Ruston Imming was recently named by the State Bar's Board of Legal Specialization as a Certified Specialist in Family Law. Achieving Certified Specialist status is a major mid-career accomplishment. The designation reflects a level of substantive knowledge, dedication and achievement demonstrated by only the top family law attorneys. To become a Certified Specialist, Ruston was required to demonstrate a high level of experience by meeting specific task and experience requirements, including the following:

  • Work in all the many areas of family law (restraining orders, custody, child and spousal support, division of community property, confirmation of separate property, related taxation issues, contempt actions and etc.);
  • Experience in leading trials and hearings;
  • Training regarding the psychological and counseling aspects of marital dissolutions and other family law situations, and
  • Involvement in paternity litigation, adoptions, problems of the non-marital family, writs and appeals, child emancipation proceedings and domestic violence.

He also had to complete at least 45 (recent) hours of continuing education in family law and receive favorable evaluations from attorney peers and judicial officers. Only a small fraction of family law attorneys in "the 805" have achieved this. By contrast, Herring Law Group is proud to now have two Certified Specialists, including Greg (who achieved Certification in 2004). Ruston has always maintained the dedication, professionalism and ethical standards on which HLG stands.  He is a zealous advocate, but also a principled one. We applaud him for this substantial achievement!

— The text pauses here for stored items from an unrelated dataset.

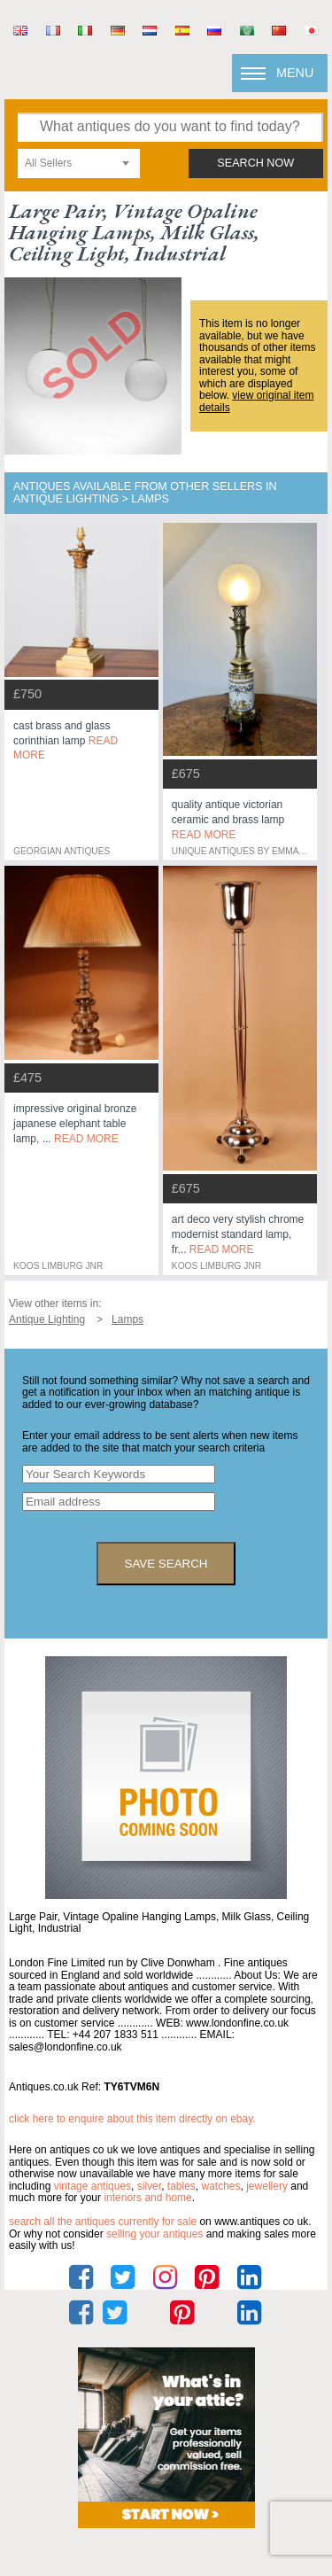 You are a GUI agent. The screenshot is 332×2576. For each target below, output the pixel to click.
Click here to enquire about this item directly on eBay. (132, 2119)
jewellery (267, 2186)
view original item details (256, 401)
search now (255, 163)
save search (166, 1563)
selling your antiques (154, 2234)
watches (221, 2186)
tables (181, 2186)
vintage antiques (92, 2186)
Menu (294, 73)
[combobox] (79, 163)
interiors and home (147, 2197)
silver (149, 2186)
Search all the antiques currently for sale (103, 2221) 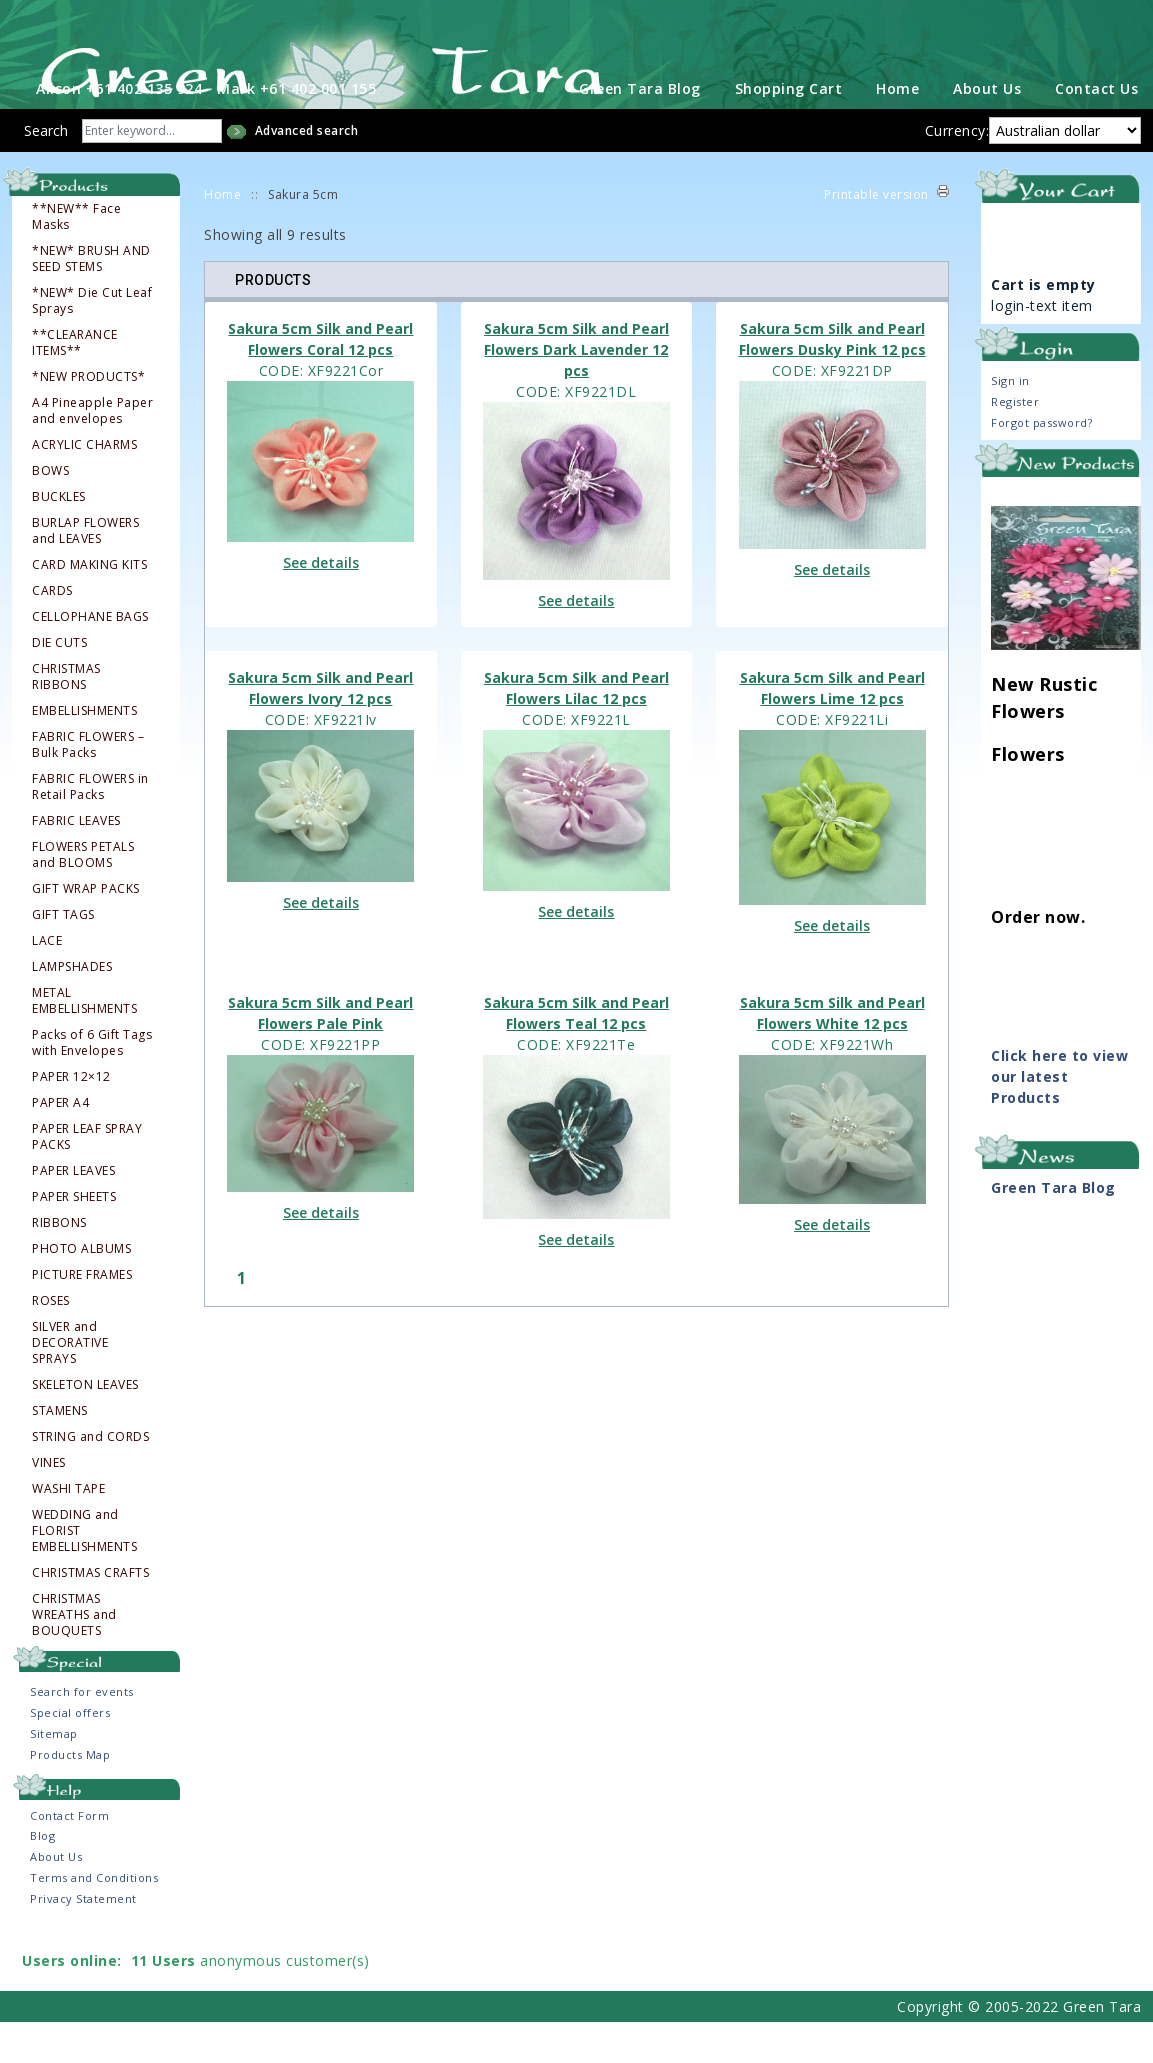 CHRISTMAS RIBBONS (66, 718)
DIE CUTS (59, 684)
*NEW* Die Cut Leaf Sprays (92, 342)
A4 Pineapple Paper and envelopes (92, 452)
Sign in (1010, 421)
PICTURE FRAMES (82, 1316)
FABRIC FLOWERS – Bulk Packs (88, 786)
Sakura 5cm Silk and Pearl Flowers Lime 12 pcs (832, 729)
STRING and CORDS (90, 1478)
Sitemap (54, 1774)
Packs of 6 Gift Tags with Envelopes (92, 1084)
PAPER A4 (60, 1144)
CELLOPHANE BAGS (90, 658)
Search (46, 171)
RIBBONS (59, 1264)
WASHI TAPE (68, 1530)
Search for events (82, 1732)
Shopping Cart (789, 129)
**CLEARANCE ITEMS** (75, 384)
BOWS (50, 512)
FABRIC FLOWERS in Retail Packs (90, 828)
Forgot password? (1041, 463)
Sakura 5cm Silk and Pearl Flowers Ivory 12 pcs (320, 729)
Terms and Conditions (94, 1918)
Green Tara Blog (640, 129)
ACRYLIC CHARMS (84, 486)
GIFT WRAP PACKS (86, 930)
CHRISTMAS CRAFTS (90, 1614)
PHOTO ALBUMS (81, 1290)
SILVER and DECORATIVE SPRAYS (70, 1384)
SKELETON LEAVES (85, 1426)
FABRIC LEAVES (76, 862)
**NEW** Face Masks (76, 258)
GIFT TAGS (63, 956)
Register (1015, 442)
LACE (47, 982)
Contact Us (1096, 129)
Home (897, 129)
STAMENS (60, 1452)
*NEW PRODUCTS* (88, 418)
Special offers (70, 1753)
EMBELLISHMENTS (84, 752)
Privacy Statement (83, 1939)
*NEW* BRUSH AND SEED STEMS (91, 300)
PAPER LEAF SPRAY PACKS (87, 1178)
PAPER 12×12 (71, 1118)
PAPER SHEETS (74, 1238)
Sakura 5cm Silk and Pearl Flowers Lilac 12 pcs (576, 729)
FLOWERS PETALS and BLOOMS (83, 896)
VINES (49, 1504)
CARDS (52, 632)
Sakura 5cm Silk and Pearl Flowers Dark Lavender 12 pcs (576, 390)
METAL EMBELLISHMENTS (84, 1042)
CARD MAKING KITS (89, 606)
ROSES (51, 1342)
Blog (42, 1876)
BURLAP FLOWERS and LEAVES (85, 572)
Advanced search (307, 171)
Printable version (876, 235)
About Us (987, 129)
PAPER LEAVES (73, 1212)
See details (321, 603)
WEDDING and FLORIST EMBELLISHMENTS (84, 1572)
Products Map (70, 1795)
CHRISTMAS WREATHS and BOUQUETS (74, 1656)
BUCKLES (59, 538)
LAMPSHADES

HLG: Supporting our Community

Herring Law Group supports a variety of family- and family law-related charitable organizations. Prominent among them are Casa Serena, in Santa Barbara, and Levitt Quinn, in Los Angeles County. Casa Serena's mission is to "help women and their families recover from addiction by providing evidence-based treatment services while building community, instilling self-determination, and empowering them with educational opportunities and financial literacy." Its professional staff includes Marriage and Family Therapists, Certified Addiction Treatment Counselors and Early Childhood Educators. Casa Serena offers multiple properties, including Oliver House. The residence is Santa Barbara’s only treatment facility where mothers recovering from addiction can reunite and live with their children. See casaserena.org. In late August, Erin Schaden, HLG's Executive Director and Casa Serena Board Member, and Penny Herring, my awesome and supportive wife, attended Casa Serena's 10th Annual Benefit Luncheon. Held at the newly-remodeled Hilton Santa Barbara Beachfront Resort (formerly the Fess Parker), the occasion focused on honoring Niecie Cox (Casa Serena's 2018 Honoree for Support and Inspiration) and Steve Olsen (its 2018 Honoree for Service and Commitment). HLG is proud to have again been a major contributor and sponsor. We will continue to support the mission of Casa Serena and the women and children whose lives are forever changed for the better. Last weekend, Erin, Penny and I joined many of our Los Angeles County family law friends in attending Levitt Quinn's annual Stand for Justice fundraising gala at the Skirball Center in Los Angeles. As in the past, HLG was a substantial contributor and sponsor. Levitt Quinn is a nonprofit family law center protecting children and standing with family members in crisis. Established in the 1980's by two 70+ year-old grandmother attorneys, it provides free and sliding-scale family law legal services for poor and modest means families who are unable to get legal help from other legal services providers or to afford to pay for private attorneys. See levittquinn.org, and see "My Grandmother, the Lawyer," a "60 Minutes" segment from 1990 discussing the firm, on YouTube.

As part of our commitment to our profession, HLG is proud to support a variety of family-related charitable organizations in "the 805" and beyond.